Qu’elle soit célébrée de manière belle et soignée. Une liturgie bâclée m’énerve. Par exemple, lorsque les mots sont récités machinalement. Lorsque je fais des mots et des signes de la liturgie «ma chanson», ils ont un effet et touchent les gens. La liturgie m’a beaucoup plu dès mon enfance et mon adolescence, car j’y trouvais quelque chose de divin.

La cathédrale de St-Gall | © Maurice Page

Que voulez-vous dire par là?
La liturgie n’est pas simplement faite par les personnes qui participent au service religieux. C’est quelque chose qui nous vient de Dieu. Cela me touche beaucoup. Je crois que la liturgie peut être salutaire pour notre société. La liturgie est un cadeau. J’ai également accès à la liturgie de l’Église orientale. Je n’y comprends certes pas un mot, à part «Amen» et «Alléluia», mais cela vous transporte dans une autre dimension.

«La messe traditionnelle est souvent associée à certaines idées théologiques, visions du monde et opinions politiques qui ne sont pas les miennes.»

Dans le diocèse de Saint-Gall, il y a des gens qui aiment célébrer la messe tridentine traditionnelle – ils y ressentent également cette profondeur dans la foi que vous venez d’évoquer. Quelle est votre position vis-à-vis de la Fraternité Saint-Pierre et de la Fraternité Saint-Pie X?
La messe traditionnelle est souvent associée à certaines idées théologiques, visions du monde et opinions politiques qui ne sont pas les miennes. Ce qui est difficile avec ces groupes, c’est qu’ils se sont séparés de la grande communauté. La liturgie qu’ils célèbrent n’évolue pas. Ils se coupent ainsi du développement de l’Église en tant que communauté.

Comme les autres diocèses de Suisse, Saint-Gall a été marqué par la problématique des abus. Comment abordez-vous la question des abus, de la sensibilisation et de la prévention dans votre diocèse?
En matière de sensibilisation et de prévention, le diocèse de Saint-Gall est depuis longtemps bien engagé. Nous devons continuer à travailler dans ce sens.
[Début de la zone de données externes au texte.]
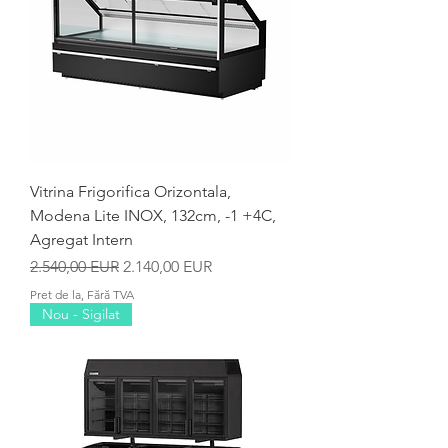
Vitrina Frigorifica Orizontala,
Modena Lite INOX, 132cm, -1 +4C,
Agregat Intern
Preț normal
Preț redus
2.540,00 EUR
2.140,00 EUR
Pret de la, Fără TVA
Nou - Sigilat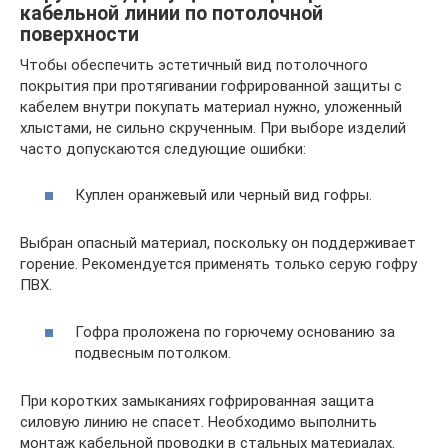
кабельной линии по потолочной
поверхности
Чтобы обеспечить эстетичный вид потолочного
покрытия при протягивании гофрированной защиты с
кабелем внутри покупать материал нужно, уложенный
хлыстами, не сильно скрученным. При выборе изделий
часто допускаются следующие ошибки:
Куплен оранжевый или черный вид гофры.
Выбран опасный материал, поскольку он поддерживает
горение. Рекомендуется применять только серую гофру
ПВХ.
Гофра проложена по горючему основанию за
подвесным потолком.
При коротких замыканиях гофрированная защита
силовую линию не спасет. Необходимо выполнить
монтаж кабельной проводки в стальных материалах.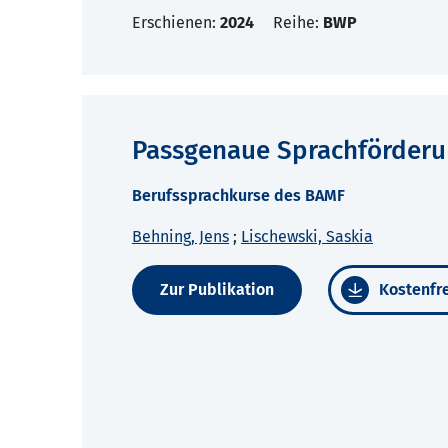
Erschienen:
2024
Reihe:
BWP
Passgenaue Sprachförderu
Berufssprachkurse des BAMF
Behning, Jens
;
Lischewski, Saskia
Zur Publikation
Kostenfre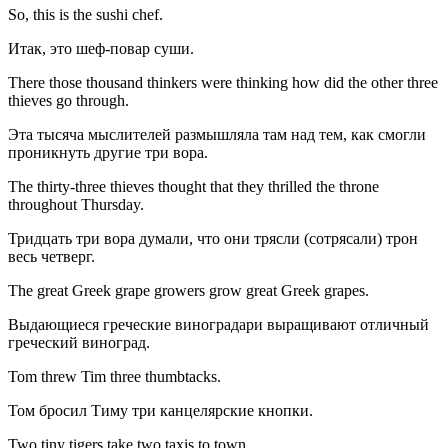
So, this is the sushi chef.
Итак, это шеф-повар суши.
There those thousand thinkers were thinking how did the other three
thieves go through.
Эта тысяча мыслителей размышляла там над тем, как смогли
проникнуть другие три вора.
The thirty-three thieves thought that they thrilled the throne
throughout Thursday.
Тридцать три вора думали, что они трясли (cотрясали) трон
весь четверг.
The great Greek grape growers grow great Greek grapes.
Выдающиеся греческие виноградари выращивают отличный
греческий виноград.
Tom threw Tim three thumbtacks.
Том бросил Тиму три канцелярские кнопки.
Two tiny tigers take two taxis to town.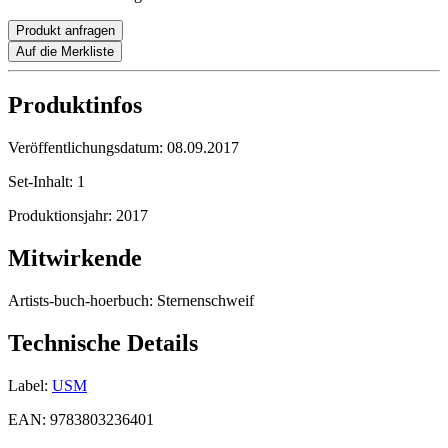
Produkt anfragen
Auf die Merkliste
Produktinfos
Veröffentlichungsdatum:
08.09.2017
Set-Inhalt:
1
Produktionsjahr:
2017
Mitwirkende
Artists-buch-hoerbuch:
Sternenschweif
Technische Details
Label:
USM
EAN:
9783803236401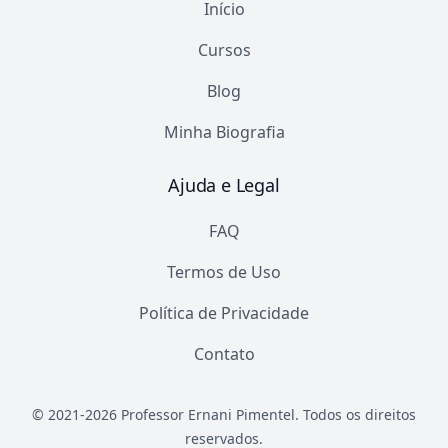
Início
Cursos
Blog
Minha Biografia
Ajuda e Legal
FAQ
Termos de Uso
Política de Privacidade
Contato
© 2021-
2026
Professor Ernani Pimentel. Todos os direitos
reservados.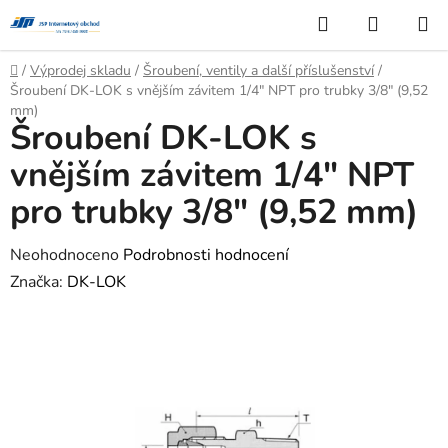
Přejít
Hledat
NÁKUP
na
KOŠÍK
obsah
Domů
/
Výprodej skladu
/
Šroubení, ventily a další příslušenství
/
Šroubení DK-LOK s vnějším závitem 1/4" NPT pro trubky 3/8" (9,52
mm)
Šroubení DK-LOK s
vnějším závitem 1/4" NPT
pro trubky 3/8" (9,52 mm)
Průměrné
Neohodnoceno
Podrobnosti hodnocení
hodnocení
Značka:
DK-LOK
produktu
je
0,0
z
5
hvězdiček.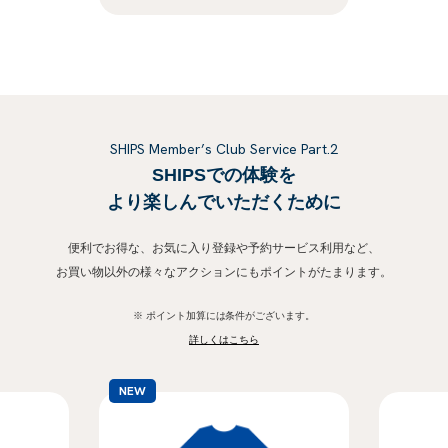
SHIPS Member’s Club Service Part.2
SHIPSでの体験を
より楽しんでいただくために
便利でお得な、お気に入り登録や予約サービス利用など、
お買い物以外の様々なアクションにもポイントがたまります。
※ ポイント加算には条件がございます。
詳しくはこちら
NEW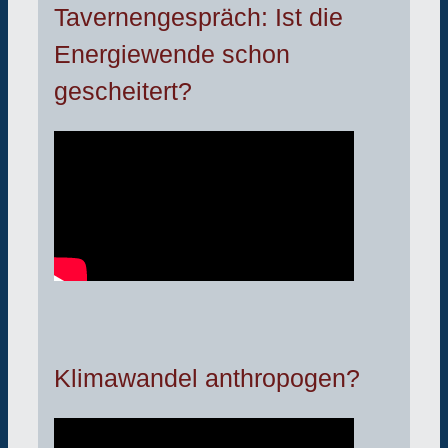
Tavernengespräch: Ist die
Energiewende schon
gescheitert?
Klimawandel anthropogen?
Vos prédécesseurs, Ivo Fürer et Markus Büchel, ont été accusés de ne pas avoir agi de manière adéquate dans l’enquête sur les abus. Comment avez-vous vécu cela?
Au début, j’ai été déçu. Il était important pour moi de pouvoir en parler avec l’évêque Markus Büchel. Il y a eu un véritable déluge médiatique, mais après plusieurs entretiens, je peux mieux comprendre son comportement personnel. Le danger est grand de juger et de condamner rétrospectivement quelque chose selon les critères et les normes actuels. Peut-être que dans 30 ans, on dira de moi que j’ai complètement échoué sur certains points, parce qu’on regardera le passé sous un autre angle. Bien sûr, je ferai aussi des erreurs. (cath.ch/kath.ch/mp)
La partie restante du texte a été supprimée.